Odnośnie Fallouta 4 to też do końca bo za samo wykonanie gry odpowiedzialne było studio Bethesda Games Studios, nadzorcą tj. producentem było studio Bethesda Softworks Zanimax, na czele z Howardem.
Makek 24 maj, 2016 @ 7:16 
A i PSS - nie wiem co mam z tym wieszaniem zwierząt w poprzednich dwóch postach. Ogólnie lubię zwierzątka :bbtraccoon:
Makek 24 maj, 2016 @ 7:10 
I druga część:
Jeśli już ktoś rzucił tutaj "idiotycznymi pomysłami", o których wspomniałeś w pierwszym akapicie to właśnie oni, ewentualnie samo id Software. Uważam, że gdyby Bethesda miała coś do gadania w tym temacie, to by ugrzeczniła całą grę do takich rozmiarów, że byłaby kolejnym zwykłym korytarzowym shooterem, jakich wychodzą obecnie dziesiątki rocznie.
Ogólnie recenzja bardzo fajna, ciekawie wszystko rozdzieliłeś, super noty punktowe - obrazowo pokazują co jak oceniasz.
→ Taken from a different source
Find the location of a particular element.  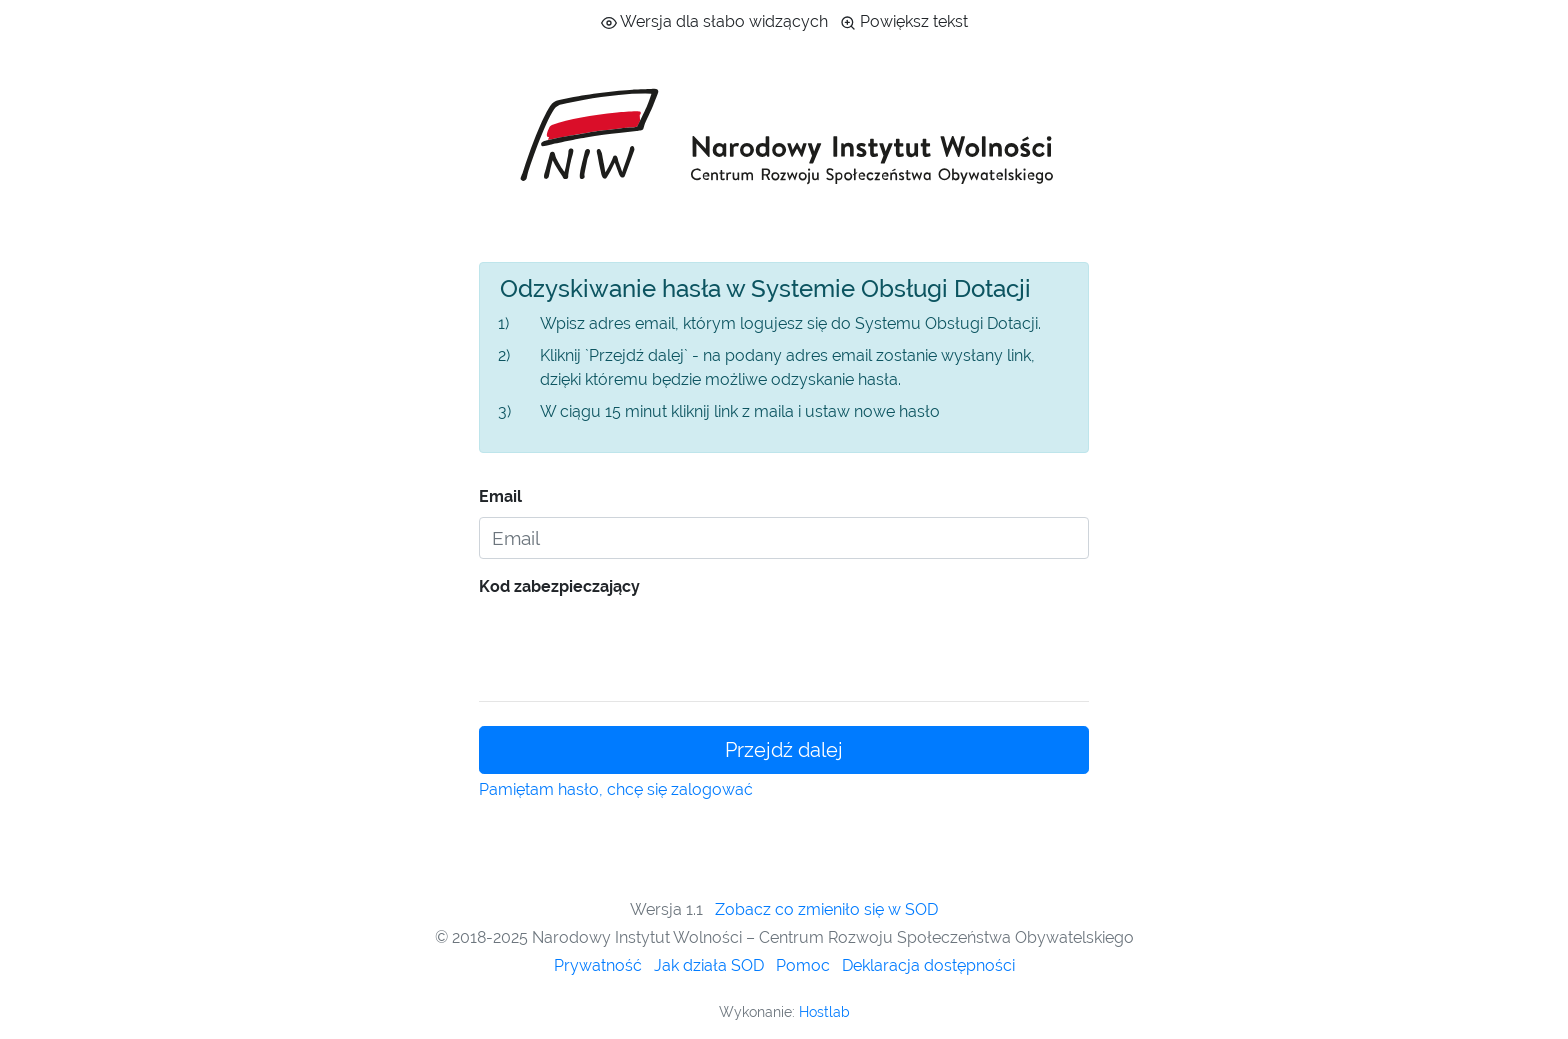

Zobacz co zmieniło się w SOD is located at coordinates (826, 909).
Aczkolwiek szkoda, że nie sprawdziłeś kto był odpowiedzialny za co przy produkcji gry zanim zacząłeś wieszać psy na multi :) Ostatnią grą stworzoną przez Bethesdę jest Fallout 4 i jeśli coś mogli zepsuć - to tam. Przy nowym Doomie od produkcji (i ewentualnego psucia) byli id Software i Certain Affinity.
P.S. I żeby nie było - nie grałem w nowego Dooma, ale tez uważam, że multi nie należy do najbardziej udanych :)
5! :bbtcat:
Makek 24 maj, 2016 @ 7:10 
Wyszedł długi komentarz: rozdzielam więc na dwie części :)
Przy trybie multiplayer bardzo często wspominasz o Bethesdzie. Tymczasem ona jest jedynie WYDAWCĄ całej gry. Oczywiście, bardzo często mamy do czynienia z sytuacją, kiedy wydawca narzuca deweloperowi to jak ma wyglądać właściwa gra (przeważnie nie ma prowadzi to do niczego dobrego) ale jeśli już wieszać na kimś koty w przypadku Dooma to na studiu, które pracowało (powtarzam, pracowało - a nie wydawało) nad trybem wieloosobowym - czyli Certain Affinity. I to, że multi dla wielu osób jest takie sobie to moim zdaniem ich zasługa, a nie Bethesdy. Co by się zgadzało biorąc pod uwagę, że Certain Affinity pracowało w przeszłości nad dodatkami DLC do gier z serii Halo czy Call of Duty (jakby ktoś jeszcze wątpił, że nowe multi w Doomie za bardzo jest podobne do tych wymienionych tytułów).